↓

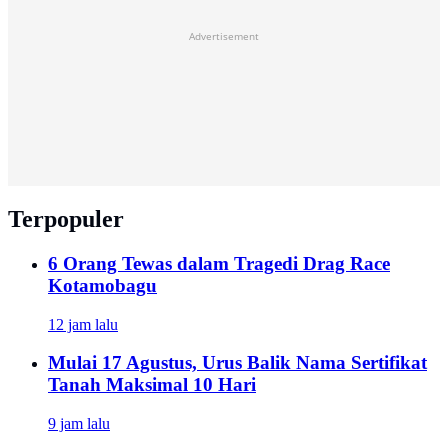
Advertisement
Terpopuler
6 Orang Tewas dalam Tragedi Drag Race
Kotamobagu
12 jam lalu
Mulai 17 Agustus, Urus Balik Nama Sertifikat
Tanah Maksimal 10 Hari
9 jam lalu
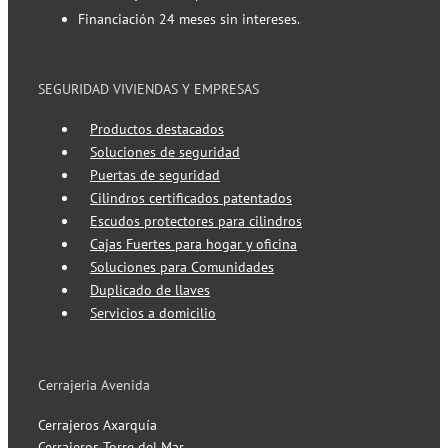
Financiación 24 meses sin intereses.
SEGURIDAD VIVIENDAS Y EMPRESAS
Productos destacados
Soluciones de seguridad
Puertas de seguridad
Cilindros certificados patentados
Escudos protectores para cilindros
Cajas Fuertes para hogar y oficina
Soluciones para Comunidades
Duplicado de llaves
Servicios a domicilio
Cerrajeria Avenida
Cerrajeros Axarquía
Cerrajeros Torre del Mar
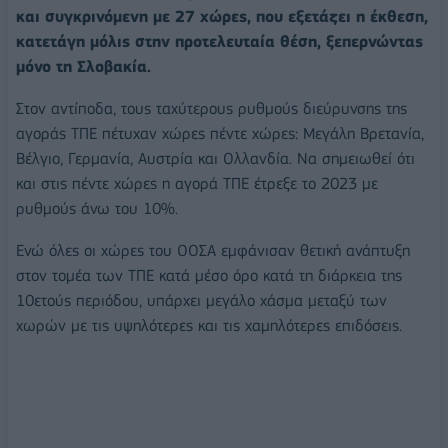
και συγκρινόμενη με 27 χώρες, που εξετάζει η έκθεση,
κατετάγη μόλις στην προτελευταία θέση, ξεπερνώντας
μόνο τη Σλοβακία.
Στον αντίποδα, τους ταχύτερους ρυθμούς διεύρυνσης της
αγοράς ΤΠΕ πέτυχαν χώρες πέντε χώρες: Μεγάλη Βρετανία,
Βέλγιο, Γερμανία, Αυστρία και Ολλανδία. Να σημειωθεί ότι
και στις πέντε χώρες η αγορά ΤΠΕ έτρεξε το 2023 με
ρυθμούς άνω του 10%.
Ενώ όλες οι χώρες του ΟΟΣΑ εμφάνισαν θετική ανάπτυξη
στον τομέα των ΤΠΕ κατά μέσο όρο κατά τη διάρκεια της
10ετούς περιόδου, υπάρχει μεγάλο χάσμα μεταξύ των
χωρών με τις υψηλότερες και τις χαμηλότερες επιδόσεις.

↑

**Description of the task:** Search the records above for "Cerrajeros". Copy each line where it is found.

**Response area:**
Cerrajeros Axarquía
Cerrajeros Torre del Mar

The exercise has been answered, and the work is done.